The first example shows an example how to (pseudo-)continue chains to get more draws to old fit. The method is described as pseudo due to fact that continued sampling does not equal sampling done in one step. With user provided seed, this procedure is reproducible. This procedure needs some manual processing and ArviZ is recommended for further analysis.

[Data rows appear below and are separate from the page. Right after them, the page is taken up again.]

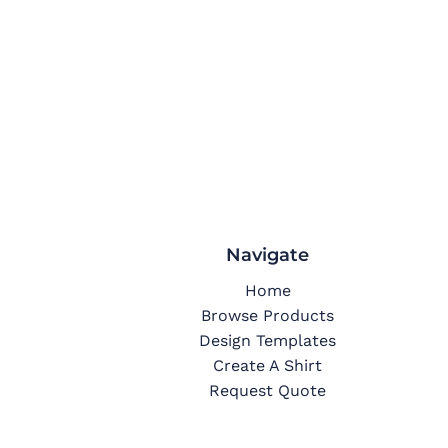
Navigate
Home
Browse Products
Design Templates
Create A Shirt
Request Quote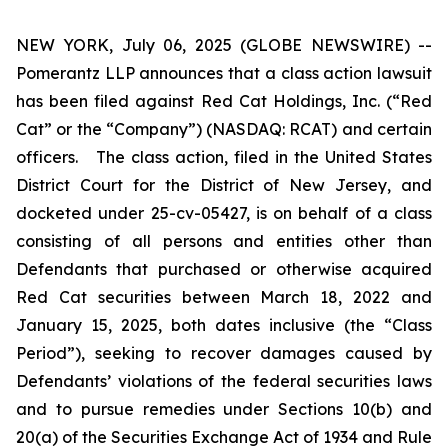
NEW YORK, July 06, 2025 (GLOBE NEWSWIRE) --
Pomerantz LLP announces that a class action lawsuit
has been filed against Red Cat Holdings, Inc. (“Red
Cat” or the “Company”) (NASDAQ: RCAT) and certain
officers. The class action, filed in the United States
District Court for the District of New Jersey, and
docketed under 25-cv-05427, is on behalf of a class
consisting of all persons and entities other than
Defendants that purchased or otherwise acquired
Red Cat securities between March 18, 2022 and
January 15, 2025, both dates inclusive (the “Class
Period”), seeking to recover damages caused by
Defendants’ violations of the federal securities laws
and to pursue remedies under Sections 10(b) and
20(a) of the Securities Exchange Act of 1934 and Rule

To make this reproducible, user can manually set seed for each fit.

from pystan import StanModel
from pystan.constants import MAX_UINT

# bernoulli model
model_code = """
    data {
      int<lower=0> N;
      int<lower=0,upper=1> y[N];
    }
    parameters {
      real<lower=0,upper=1> theta;
    }
    model {
      theta ~ beta(0.5, 0.5);  // Jeffreys' prior
      for (n in 1:N)
        y[n] ~ bernoulli(theta);
    }
"""

data = dict(N=10, y=[0, 1, 0, 1, 0, 1, 0, 1, 1, 1])
sm = StanModel(model_code=model_code)
# initial seed can also be chosen by user
# MAX_UINT = 2147483647
seed = np.random.randint(0, MAX_UINT, size=1)
fit = sm.sampling(data=data, seed=seed)

# reuse tuned parameters
stepsize = fit.get_stepsize()
# by default .get_inv_metric returns a list
inv_metric = fit.get_inv_metric(as_dict=True)
init = fit.get_last_position()

# increment seed by 1
seed2 = seed + 1

control = {"stepsize" : stepsize,
           "inv_metric" : inv_metric,
           "adapt_engaged" : False
           }
fit2 = sm.sampling(data=data,
                   warmup=0,
                   iter=1000,
                   control=control,
                   init=init,
                   seed=seed2)

User needs to combine the draws manually. This can be done with numpy.concatenate or with arviz.concat with dim="draw" option. Combined draws can be further analyzed with ArviZ.

Case 1: numpy.concatenate

# combine arrays with numpy
extract1 = fit1.extract()
extract2 = fit2.extract()

combined = {}
for key in extract1.keys():
    arr1 = extract1[key]
    arr2 = extract2[key]
    combined[key] = np.concatenate((arr1, arr2), axis=0)

import arviz as az
# transform shape order from (draw, chain, *shape) to (chain, draw, *shape)
for key in combined.items():
    combined[key] = np.swapaxes(combined[key], 0, 1)
inference_data = az.from_dict(posterior=combined)

# summary
summary = az.summary(inference_data, index_origin=1)
print(summary) # pandas.DataFrame

# traceplot
az.plot_trace(inference_data)

Case 2: arviz.concat

# Needs ArviZ version 0.4.2+
import arviz as az
# create InferenceData objects
inference_data1 = az.from_pystan(fit1)
inference_data2 = az.from_pystan(fit2)

inference_data = az.concat(inference_data1, inference_data2, dim="draw")

# summary
summary = az.summary(inference_data, index_origin=1)
print(summary) # pandas.DataFrame'

# traceplot
az.plot_trace(inference_data)

Example 2: Pretune hmc parameters

The seconds example goes through the process how to use pre-tuned variables. With large and slow models, it is sometimes convenient to reuse the prelearned tuning parameters. This enables user to skip warmup period for new chains. Example code will first run warmup for one chain and then reuse the inverse metric matrix, stepsize and last sample location for further chains.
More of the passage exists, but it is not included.